50. The prospect of dividend payments thus only creates an incentive, with regard to the funds managed by the management company, to seek particularly high – and thus possibly particularly risky – profits if such profits are the main factor determining the extent of the dividend distributions.
51. Consequently, it is necessary, first of all, to examine whether the distribution of dividends by the management company is dependent on the performance of the managed funds in such a way that this results in similar behavioural incentives as those created by variable or performance-based remuneration (see point 1).
52. In this case, only the relationship between the management company and the funds concerned is relevant for establishing whether there has been a circumvention of the remuneration rules. In that regard, it is necessary, secondly, to examine whether that relationship is structured in a manner consistent with the principles on sound remuneration policies (see point 2).
1. The existence of a relevant behavioural incentive
53. In the present case, the Hungarian Government submitted, during the proceedings before the Court, that the management company’s income – which ultimately determines its ability to pay dividends to the employees concerned – consists of fixed management fees and a kind of performance fee. That performance fee is equal to a predetermined percentage of that part of the return of the investment fund concerned which exceeds the return sought or fixed under the fund rules or relevant instruments of incorporation. That description was not contradicted by the applicant in the main proceedings at the hearing.
54. That configuration – assuming that it accurately describes the functioning of the applicant management company, which is for the referring court to determine – resembles a carried-interest model. (16) The only difference seems to be that the pre-determined share in the return is not paid directly by the managed funds to the employees concerned – in which case the payments would unquestionably be covered by the remuneration provisions. (17) Rather, that share in the return is first allocated to the management company and distributed, only in a second step, to the employees concerned via the dividends.
55. As a result, however, that configuration – just like a carried-interest model – seems capable of providing an incentive comparable to performance-based remuneration. This is because, once the performance fee has become part of the assets of the management company, part of it is, in any event, distributed to the shareholders – that is, the employees concerned – in the form of dividends. From an economic point of view, the management company acts, in that regard, merely as a paying agent. The same applies to any other interposed corporate entity. Consequently, it has no bearing on the existence of a relevant behavioural incentive whether the dividend resulting from the increased return is paid to the employees concerned directly or indirectly through interposed single-member companies. (18)
56. Contrary to the submissions of the applicant in the main proceedings, the link between the performance of the managed investment funds and the dividend distributions is not too indirect in either case. That is the case irrespective of whether the employees concerned or the corporate entities allocated in full to their assets hold preference shares with preferential rights to dividends or voting shares in the management company, which could not be definitively clarified at the hearing.
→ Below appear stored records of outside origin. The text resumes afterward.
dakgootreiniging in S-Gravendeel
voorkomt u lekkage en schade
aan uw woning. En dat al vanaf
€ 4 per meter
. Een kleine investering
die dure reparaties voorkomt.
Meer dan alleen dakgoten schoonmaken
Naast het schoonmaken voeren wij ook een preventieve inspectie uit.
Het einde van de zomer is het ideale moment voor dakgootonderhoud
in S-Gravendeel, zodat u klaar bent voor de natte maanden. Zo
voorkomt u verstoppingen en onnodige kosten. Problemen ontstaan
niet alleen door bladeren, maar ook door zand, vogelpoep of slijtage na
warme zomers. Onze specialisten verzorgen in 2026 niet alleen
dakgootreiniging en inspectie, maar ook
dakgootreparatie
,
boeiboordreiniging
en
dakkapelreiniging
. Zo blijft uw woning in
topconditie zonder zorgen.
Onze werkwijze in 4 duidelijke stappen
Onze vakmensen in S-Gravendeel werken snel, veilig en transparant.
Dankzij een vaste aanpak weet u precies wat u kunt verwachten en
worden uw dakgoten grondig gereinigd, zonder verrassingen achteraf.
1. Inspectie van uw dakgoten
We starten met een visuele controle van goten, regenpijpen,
This is because, in the former case, they are entitled to a dividend guarantee, and in the latter case, the employees concerned can in any case decide on the distribution of dividends since they together appear to hold more than 50% of the share capital. (19)
57. However, it is an oversimplification to see this, per se, as a circumvention of the remuneration rules. This is because, according to the legislature, a financial self-interest in the performance of the managed funds does not necessarily create an inappropriate behavioural incentive for the fund manager employees concerned.
58. In that regard, Article 14b(1)(m) of Directive 2009/65 and point 1(m) of Annex II to Directive 2011/61 expressly provide that at least 50% of any variable remuneration should consist of units or shares of the AIF or UCITS concerned or other instruments with equally effective incentives. The idea behind this is that a financial self-interest in the performance of the fund, created by a personal entitlement to an economic share in the return, is in principle a desirable incentive. That is, however, the case only if the interests of the employees concerned are, in that regard, comparable to those of the investors in the funds. (20)
59. It is therefore necessary to examine separately, in a second step, whether the specific configuration of the payment provides an appropriate behavioural incentive.
2. The appropriateness of the behavioural incentive
60. Since and to the extent that the management company acts solely as a paying agent, that examination must consider the circumstances in which the management company obtains the right to receive the performance fee described in point 53. The distribution of dividends to the employees concerned is merely the consequence of the distribution of the performance fee.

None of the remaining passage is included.